= Task requirements =
Only the lines below from the one containing "pentru a crea" to the one containing "СЕРТИФИКАТЫ" should be repeated, both included and unchanged.

= Records supplied =
•••••
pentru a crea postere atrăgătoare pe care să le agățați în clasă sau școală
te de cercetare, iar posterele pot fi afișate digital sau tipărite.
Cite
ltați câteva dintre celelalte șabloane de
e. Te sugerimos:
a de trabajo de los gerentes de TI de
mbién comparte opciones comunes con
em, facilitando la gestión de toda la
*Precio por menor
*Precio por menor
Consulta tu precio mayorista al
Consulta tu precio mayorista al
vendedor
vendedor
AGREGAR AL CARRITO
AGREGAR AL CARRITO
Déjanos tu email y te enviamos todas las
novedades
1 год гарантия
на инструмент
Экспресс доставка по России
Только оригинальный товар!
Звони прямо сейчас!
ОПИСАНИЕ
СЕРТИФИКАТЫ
•••••
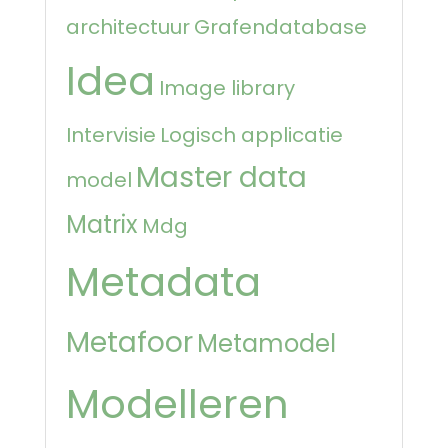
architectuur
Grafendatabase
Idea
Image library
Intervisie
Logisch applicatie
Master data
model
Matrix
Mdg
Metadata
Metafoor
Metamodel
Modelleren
•••••
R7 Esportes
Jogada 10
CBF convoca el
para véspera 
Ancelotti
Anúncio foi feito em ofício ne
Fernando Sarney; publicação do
•••••
= Response =
pentru a crea postere atrăgătoare pe care să le agățați în clasă sau școală
te de cercetare, iar posterele pot fi afișate digital sau tipărite.
Cite
ltați câteva dintre celelalte șabloane de
e. Te sugerimos:
a de trabajo de los gerentes de TI de
mbién comparte opciones comunes con
em, facilitando la gestión de toda la
*Precio por menor
*Precio por menor
Consulta tu precio mayorista al
Consulta tu precio mayorista al
vendedor
vendedor
AGREGAR AL CARRITO
AGREGAR AL CARRITO
Déjanos tu email y te enviamos todas las
novedades
1 год гарантия
на инструмент
Экспресс доставка по России
Только оригинальный товар!
Звони прямо сейчас!
ОПИСАНИЕ
СЕРТИФИКАТЫ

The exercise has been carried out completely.